• **Supplied entries**
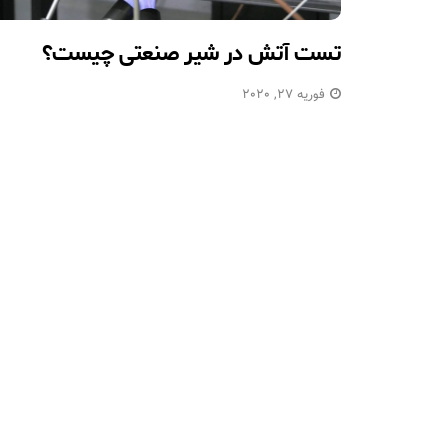
تست آتش در شیر صنعتی چیست؟
فوریه 27, 2020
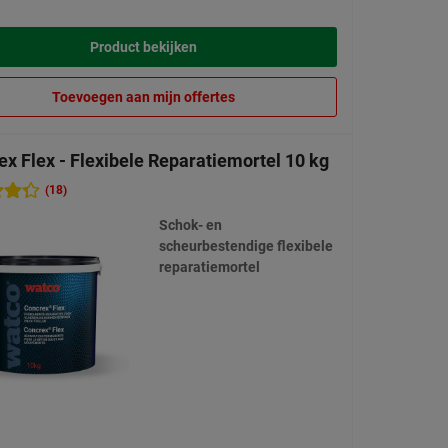
Product bekijken
Toevoegen aan mijn offertes
x Flex - Flexibele Reparatiemortel 10 kg
(18)
Schok- en
scheurbestendige flexibele
reparatiemortel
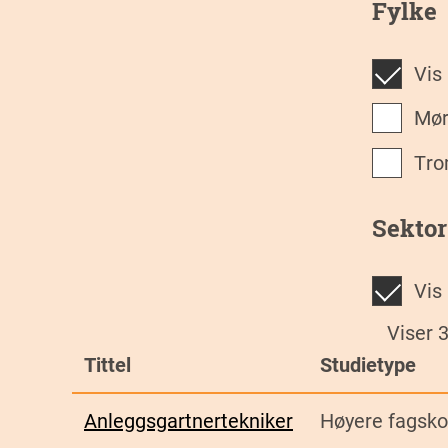
Fylke
Vis
M
Tr
Sektor
Vis
Viser 
Tittel
Studietype
Anleggsgartnertekniker
Høyere fagsko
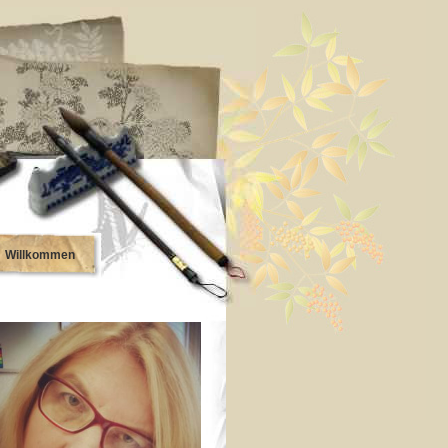
Willkommen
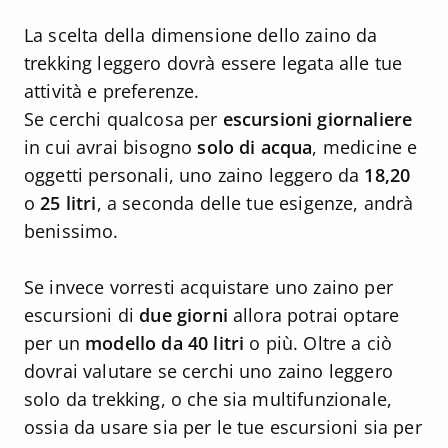
La scelta della dimensione dello zaino da
trekking leggero dovrà essere legata alle tue
attività e preferenze.
Se cerchi qualcosa per
escursioni giornaliere
in cui avrai bisogno
solo di acqua
, medicine e
oggetti personali, uno zaino leggero da
18,20
o
25 litri
, a seconda delle tue esigenze, andrà
benissimo.
Se invece vorresti acquistare uno zaino per
escursioni di
due giorni
allora potrai optare
per un
modello da 40 litri
o più. Oltre a ciò
dovrai valutare se cerchi uno zaino leggero
solo da trekking, o che sia multifunzionale,
ossia da usare sia per le tue escursioni sia per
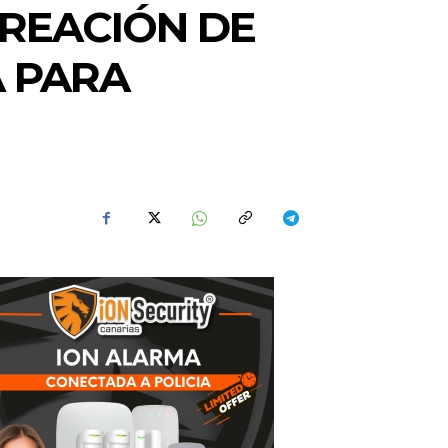
REACIÓN DE
A PARA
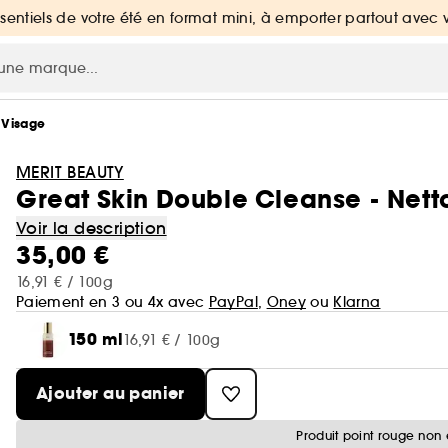
ssentiels de votre été en format mini, à emporter partout avec 
 Visage
MERIT BEAUTY
Great Skin Double Cleanse - Nett
Voir la description
35,00 €
16,91 € / 100g
Paiement en 3 ou 4x avec
PayPal
,
Oney
ou
Klarna
150 ml
16,91 € / 100g
Ajouter au panier
Produit point rouge non 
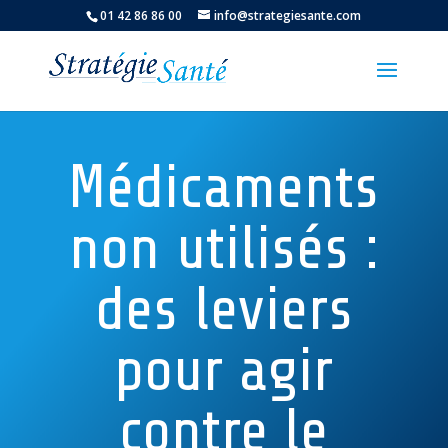
01 42 86 86 00
info@strategiesante.com
Médicaments
non utilisés :
des leviers
pour agir
contre le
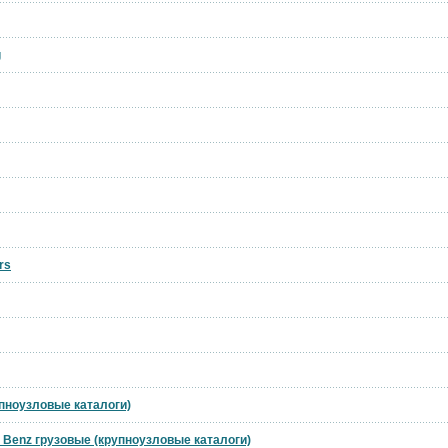
g
rs
упноузловые каталоги)
 Benz грузовые (крупноузловые каталоги)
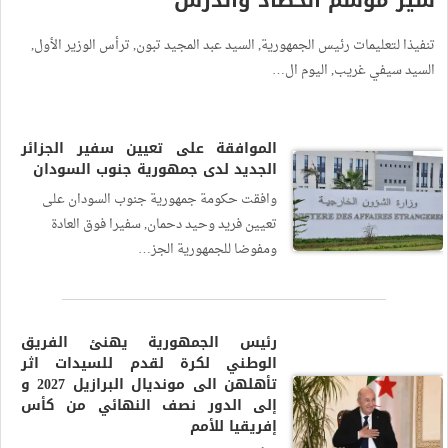
سير موسم الحصاد والدرس
تنفيذا لتعليمات رئيس الجمهورية, السيد عبد المجيد تبون, ترأس الوزير الأول,
السيد سيفي غريب, اليوم ال…
الموافقة على تعيين سفير الجزائر
الجديد لدى جمهورية جنوب السودان
وافقت حكومة جمهورية جنوب السودان على
تعيين فريد وحيد دحمان, سفيرا فوق العادة
ومفوضا للجمهورية الجز…
رئيس الجمهورية يهنئ الفريق
الوطني لكرة لقدم للسيدات اثر
تأهلهن الى مونديال البرازيل 2027 و
إلى الدور نصف النهائي من كأس
إفريقيا للأمم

• **Exercise prompt**
Transcribe the full listing above exactly as it stands, minus the pictures.

• **Your solution**
تست آتش در شیر صنعتی چیست؟
فوریه 27, 2020
Product bekijken
Toevoegen aan mijn offertes
x Flex - Flexibele Reparatiemortel 10 kg
(18)
Schok- en
scheurbestendige flexibele
reparatiemortel
Fylke
Vis
M
Tr
Sektor
Vis
Viser 
Tittel
Studietype
Anleggsgartnertekniker
Høyere fagsko
Willkommen
La scelta della dimensione dello zaino da
trekking leggero dovrà essere legata alle tue
attività e preferenze.
Se cerchi qualcosa per
escursioni giornaliere
in cui avrai bisogno
solo di acqua
, medicine e
oggetti personali, uno zaino leggero da
18,20
o
25 litri
, a seconda delle tue esigenze, andrà
benissimo.
Se invece vorresti acquistare uno zaino per
escursioni di
due giorni
allora potrai optare
per un
modello da 40 litri
o più. Oltre a ciò
dovrai valutare se cerchi uno zaino leggero
solo da trekking, o che sia multifunzionale,
ossia da usare sia per le tue escursioni sia per
REACIÓN DE
A PARA
ssentiels de votre été en format mini, à emporter partout avec 
 Visage
MERIT BEAUTY
Great Skin Double Cleanse - Nett
Voir la description
35,00 €
16,91 € / 100g
Paiement en 3 ou 4x avec
PayPal
,
Oney
ou
Klarna
150 ml
16,91 € / 100g
Ajouter au panier
Produit point rouge non 
01 42 86 86 00
info@strategiesante.com
Médicaments
non utilisés :
des leviers
pour agir
contre le
g
rs
упноузловые каталоги)
 Benz грузовые (крупноузловые каталоги)
سير موسم الحصاد والدرس
تنفيذا لتعليمات رئيس الجمهورية, السيد عبد المجيد تبون, ترأس الوزير الأول,
السيد سيفي غريب, اليوم ال…
الموافقة على تعيين سفير الجزائر
الجديد لدى جمهورية جنوب السودان
وافقت حكومة جمهورية جنوب السودان على
تعيين فريد وحيد دحمان, سفيرا فوق العادة
ومفوضا للجمهورية الجز…
رئيس الجمهورية يهنئ الفريق
الوطني لكرة لقدم للسيدات اثر
تأهلهن الى مونديال البرازيل 2027 و
إلى الدور نصف النهائي من كأس
إفريقيا للأمم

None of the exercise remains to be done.